Things got even worse for the Terriers on the ensuing kick return. Brandon Brown returned Cam Pederson’s kickoff, but the redshirt freshman was brought down by Dimitri Williams and lost the football. This time, it was linebacker Jabril Cox in the right place at the right time, and Anderson bulldozed his way into the end zone six plays later.
It was a head-spinning sequence that ultimately doomed the Terriers.
“You’ve got an opportunity to still be in the game, and then just before half, we had a debacle,” Wofford head coach Mike Ayers said. “That kind of put us in a hole that quite frankly didn’t allow us to do some of the thing we would have liked to do.”
Bison head coach Chris Klieman anticipated that the game would come down to the possession battle. “We had to steal some possessions on defense or specials teams, whether it was by a big return or a turnover,” he said. NDSU kept Wofford off the field, as the Terriers managed just north of 24 minutes of possession.
Wofford’s triple option offense flopped in the second half, simply unable to escape the grave into which they had dug themselves. The Terriers posted only 39 rushing yards in the second half, having to abandon the run and attempt to take shots in the passing game.
“During the game we tried to give different looks to the offense so they could run the ball one way or another. We did a good job of it,” Cox explained.
Part of the Terriers’ second half game plan was a result of the fact that the Bison defense was unrelenting. “I thought they did a nice job of changing up their defense,” Ayers remarked. “They had a great plan. When they felt like we would be in a pass scenario, they blitzed the gaps and created some problems for us.”
The Herd limited Wofford to 134 rushing yards, a departure from their average of 254 per game and a stark contrast to the 291 they rolled up against Furman a week ago.
Central to this success were Cox and Grimsley. The duo combined for nine tackles and their fumble recoveries proved to be the ultimate dagger.
“They fly to the ball really well. They’ve got great team speed. When you’ve got good players and a good scheme, you’re a pretty good team,” Wofford quarterback Brandon Goodson commented.
Goodson experienced Cox’s speed first hand. The Kansas City, Missouri product tallied two quarterback hurries on the Terriers’ passer, in the first and third quarter. His third quarter hurry was followed up by a six yard tackle for loss after Pederson’s blocked field goal attempt gave Wofford a spark. Thanks to Cox, the drive ended in a three and out.

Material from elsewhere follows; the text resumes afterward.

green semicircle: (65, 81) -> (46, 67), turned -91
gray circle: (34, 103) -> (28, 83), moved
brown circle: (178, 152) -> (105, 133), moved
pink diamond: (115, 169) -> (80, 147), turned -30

“We put him to the field. He’s a long athletic guy that can really run, and he is hard to cut down,” Klieman said of Cox. “I thought he was really good.”
The two were the focal points of a tremendous effort on the part of the Bison. NDSU limited the Terriers to 177 yards, half of their average of their average of 361.8 per game prior. Wofford’s ten points matched a season low, which happened in their final regular season game against FBS South Carolina.

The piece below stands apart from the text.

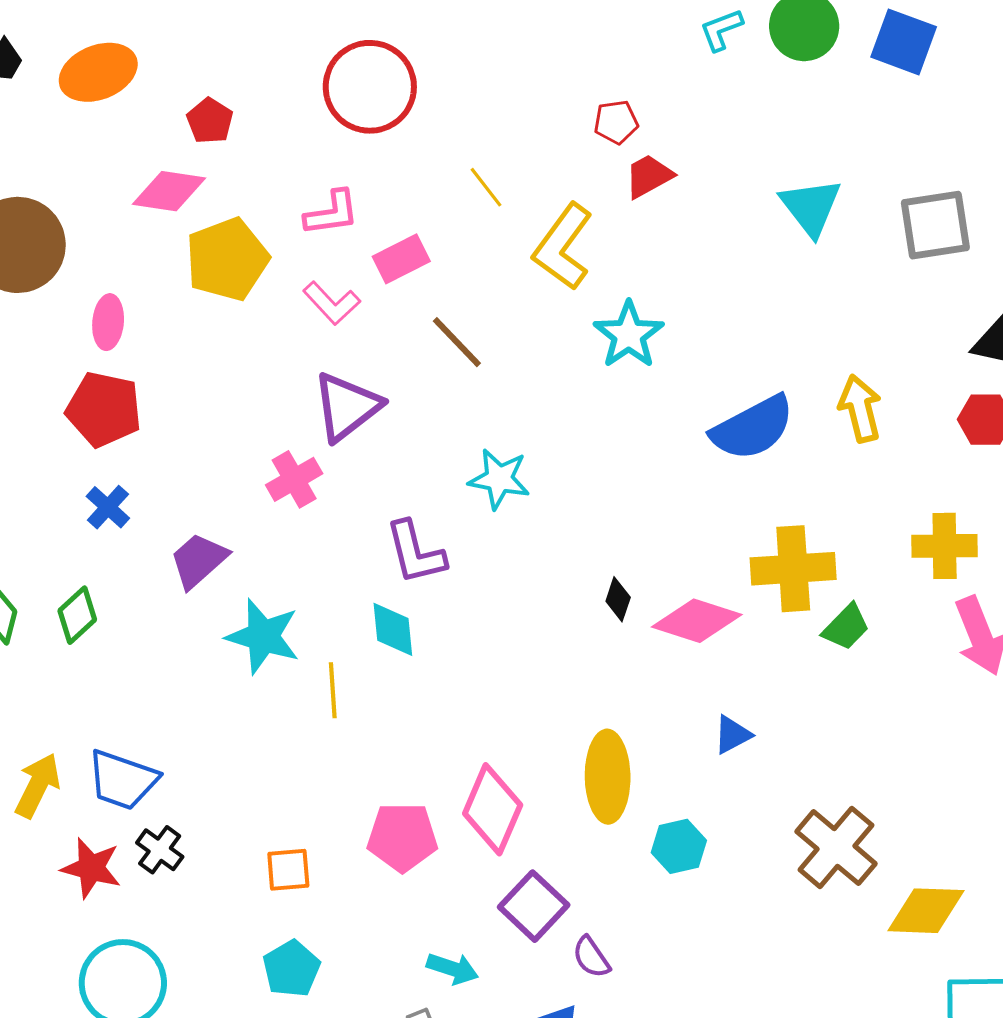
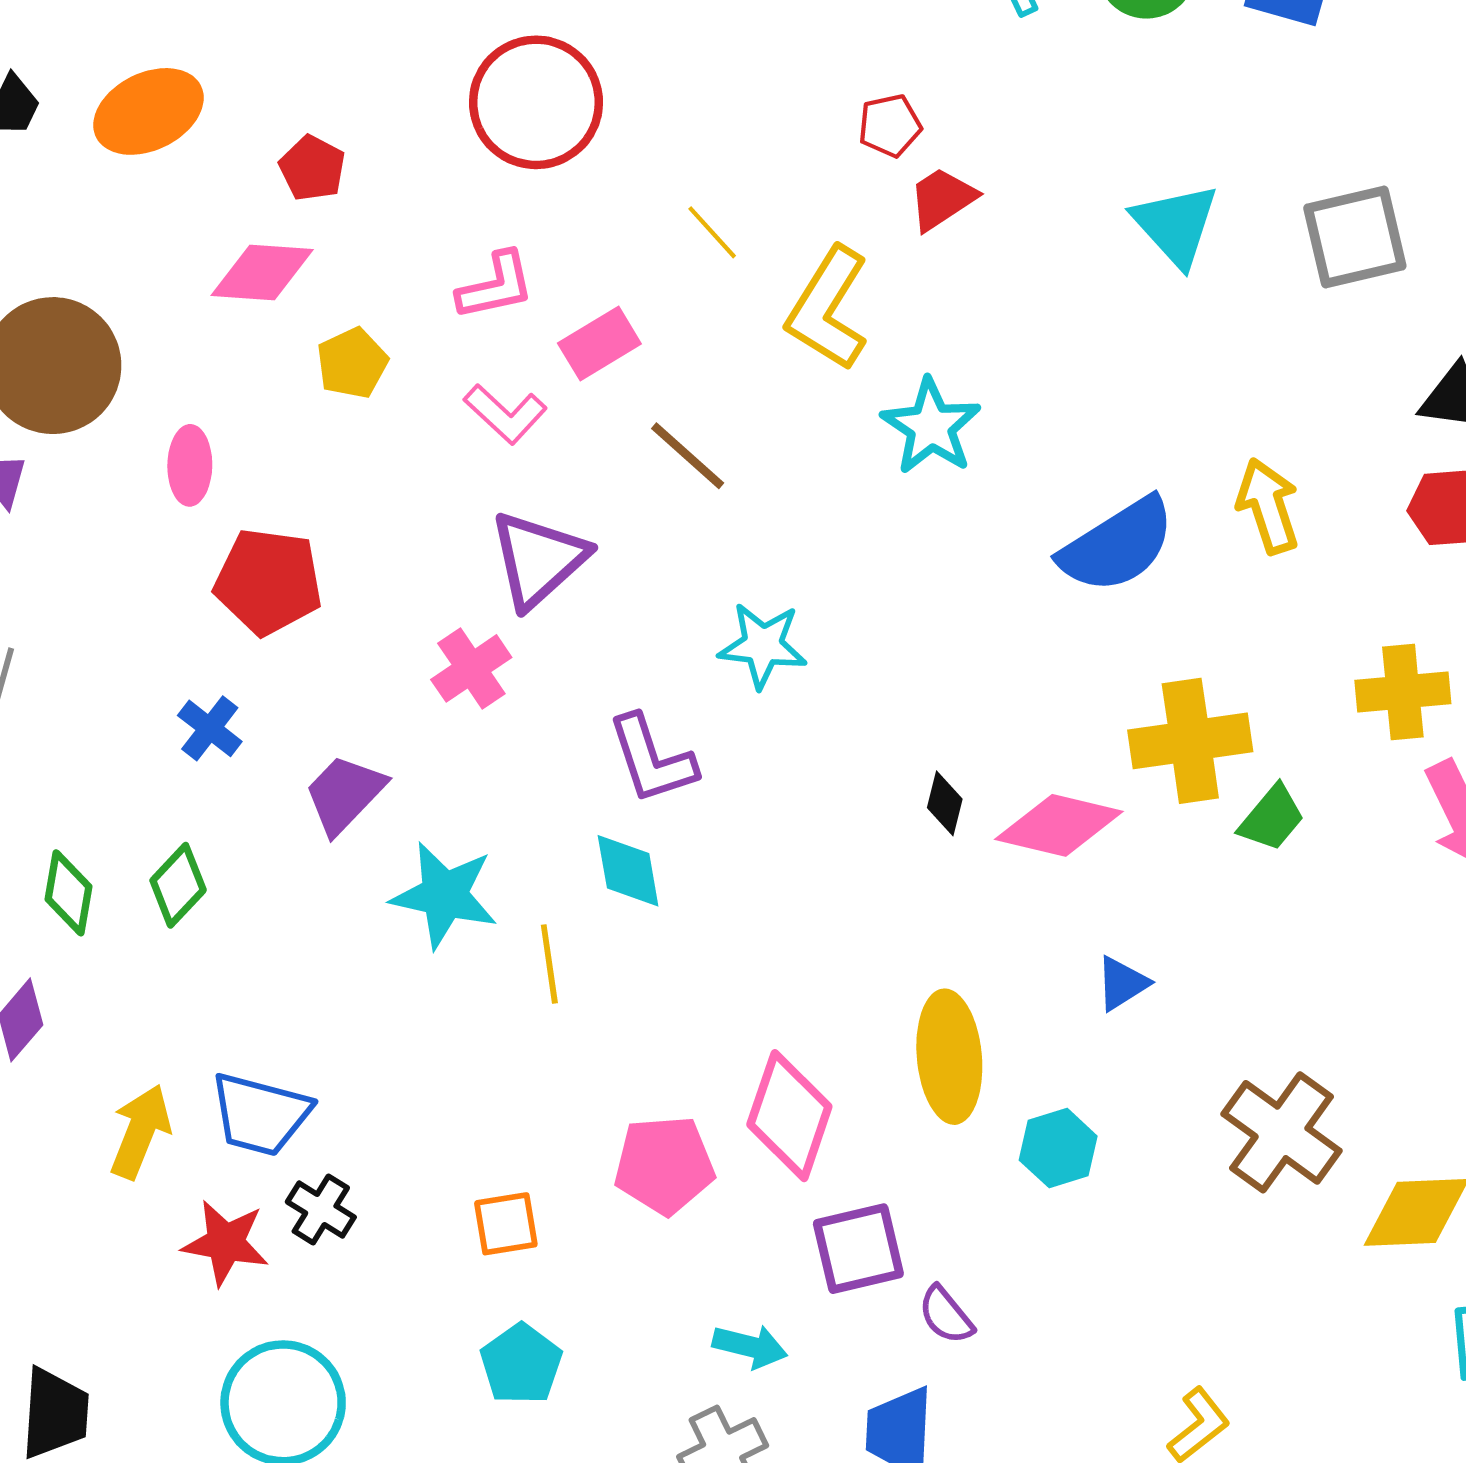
yellow pentagon: (227, 259) -> (352, 363), size x0.6
red pentagon: (104, 409) -> (268, 582), moved
purple square: (534, 906) -> (858, 1249), turned 38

Essential to the Herd’s dominance was their ability to control the pace and direction of the game, as Grimsley explained afterwards. “Once we got used to (the triple option) we were kind of able to dictate the speed of the game a little bit, and that helps when you try to make open field tackles. You can slow them down and help guys rally to the ball.”

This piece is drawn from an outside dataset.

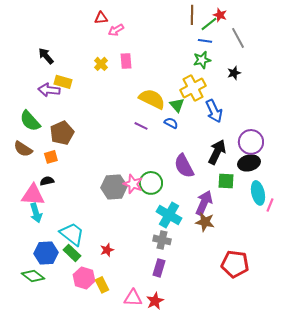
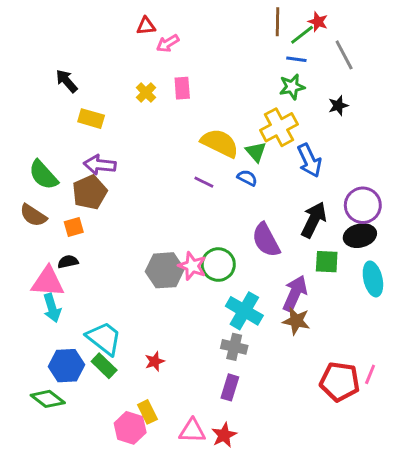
purple arrow: (49, 90) -> (100, 165), moved
pink line: (270, 205) -> (370, 374), moved
pink hexagon: (84, 278) -> (130, 428), moved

Above all, NDSU played exceptional team defense, with 19 players recording at least one tackle to silence an offense that had averaged 27 points per game. “Everybody did their part,” Cox elaborated. “I know a lot of times the ball is not going to come to you, but if you do you part, everything will come to fruition.”
NDSU will have their work cut out for them on the defensive side of the ball once more in next weekend’s semifinal against Sam Houston State’s spread offense, which averages 45.6 points per game.